How 350 women rebuilt London’s Waterloo Bridge under Nazi bombings
Their incredible work was almost erased from history, but thanks to the documentary ‘The Ladies Bridge’ and the efforts of filmmakers Karen Livesey and Jo Wiser and historian Christine Wall, their contributions have been formally recognized
When he opened Waterloo Bridge in December 1945, Britain’s then-deputy prime minister, Herbert Morrison, made a short speech which included the following statement: “The men who built Waterloo Bridge are fortunate men. They know that although their names may be forgotten, their work will be a pride and use to London for many generations to come.”
Morrison certainly got one thing right: although it is not the most spectacular, the new Waterloo Bridge is a source of pride for Londoners — mainly because it was built under Nazi bombings in World War II. But why was it built at such a dangerous time? Because the war came later.
Opened in 1817, the old Waterloo Bridge was strategically positioned next to Westminster. It not only connected the north and south banks of the city, but also allowed traffic to be diverted from Westminster Bridge, when necessary. However, from 1874 onwards, scour from the river flow of the Thames damaged the foundations of the old bridge, and by the 1920s, the damage had become dangerous.
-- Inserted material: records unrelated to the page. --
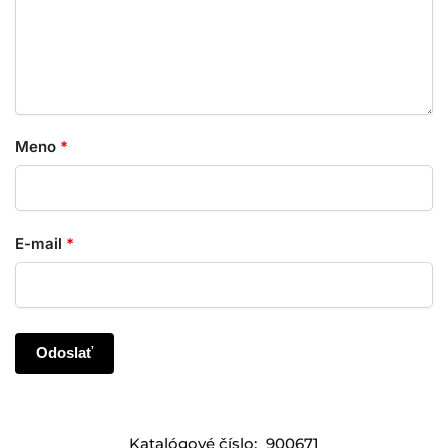
Meno
*
E-mail
*
Katalógové číslo:
900671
So much so that a parallel steel bridge was built as a temporary solution.
In the 1930s, the authorities decided to demolish the old viaduct and build a new one. The project was carried out by architect Sir Giles Gilbert Scott, who designed an elegant concrete and steel bridge with five spans; a small structural feat at the time.
With a workforce of around 500 men, work on the new Waterloo Bridge began in 1937 and was due to be completed by 1942, but World War II broke out in the middle of construction. Initially, the work was planned to be halted, but when the Nazis began bombing London in 1940, the British government decided that completing the bridge was a matter of “national importance.” It wasn’t just about finishing a feat of engineering, it was about showing to both the Germans and the British that nothing, not even bombs, was going to stop them. It was about sticking to the government’s motivational slogan of “Keep Calm and Carry On.”
The problem was that there was no one to build it. According to records, of the 500 men who began the work, only 150 had not been assigned to military work, either at the front or at British bases. In effect, there were no men to finish the bridge. But there were women.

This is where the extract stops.